One day, her son was having a particularly bad bout of delusions. He came into the living room and apologized for his behavior, then struck her on the side of her head, knocking her glasses from her face, she said.

The Johnsons tried to find housing for their son. But because of his criminal history, most turned him away, his mother said.

The last time the family heard from their son before the shooting was about a week before the incident, Sharon Johnson said. They would frequently receive phone calls from him while he was downtown, driving to pick up groceries or clothing he needed.

“There were times when I thought I was a bad mother,” Sharon Johnson said, tears welling in her eyes. “But both my kids would tell you they wouldn’t want to be anywhere else.”

Aaron Johnson’s court date on an expected second-degree assault charge has been pushed back multiple times, with a first appearance on the charge now scheduled for early next week.

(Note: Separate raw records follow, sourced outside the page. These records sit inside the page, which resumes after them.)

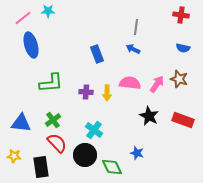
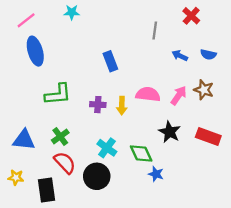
cyan star: (48, 11) -> (72, 12), moved
red cross: (181, 15) -> (191, 16), moved, turned 35
blue arrow: (133, 49) -> (180, 56), moved
green diamond: (112, 167) -> (141, 154), moved

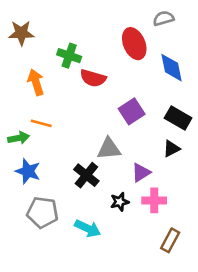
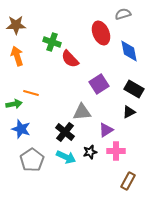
red semicircle: (93, 78) -> (70, 59), turned 30
orange arrow: (36, 82) -> (17, 56), moved
gray pentagon: (43, 212) -> (32, 160), turned 30
cyan arrow: (88, 228) -> (66, 157), moved

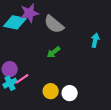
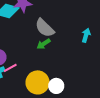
gray semicircle: (54, 24) -> (45, 28), moved
yellow circle: (51, 91) -> (38, 82), size x1.5

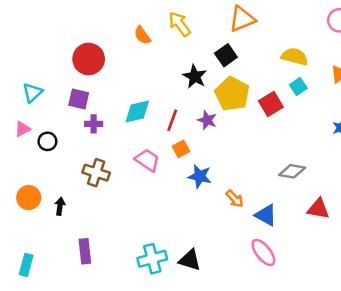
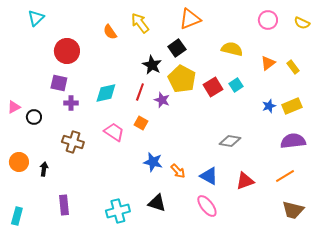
cyan square: (298, 86) -> (236, 85), moved
cyan triangle: (32, 93) -> (36, 18), moved
red line: (172, 120) -> (140, 92), moved
orange square: (181, 149) -> (141, 123), turned -32
blue star: (200, 176) -> (153, 162), moved
orange arrow: (235, 199) -> (178, 171), moved
red triangle: (318, 209) -> (245, 181), moved, turned -30
black triangle: (190, 260) -> (157, 203), moved

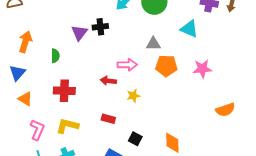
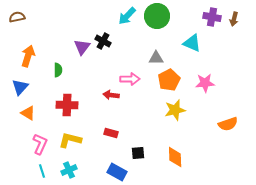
black cross: (100, 27) -> (103, 41), turned 35
orange pentagon: (166, 66) -> (169, 80), turned -30
yellow star: (133, 96) -> (175, 110), moved, size x1.5
black square: (135, 139) -> (138, 153), turned -32

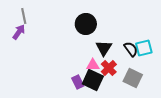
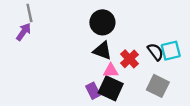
black triangle: (104, 48) -> (102, 51), moved, turned -42
red cross: (109, 68) -> (130, 59), moved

Because he’s not in custody, Sharon Johnson said she worried her son would be released without treatment for his mental illness once his wounds healed. But hospital staff told her that Aaron Johnson wouldn’t be released to the streets before his court appearance based upon his mental and physical condition.

The family remains concerned that Aaron won’t find the help he needs in a community with dwindling resources for patients requiring long-term mental health care.

The Washington state Department of Social and Health Services reports funding for publicly run mental health facilities in 2013 remained about 10 percent below levels in 2008. As a result, a couple hundred beds for patients with chronic mental illness have vanished in the past few years.

“We’re hoping for long-term care for him,” Sharon Johnson said. “But I’m just not sure how it’s going to happen now.”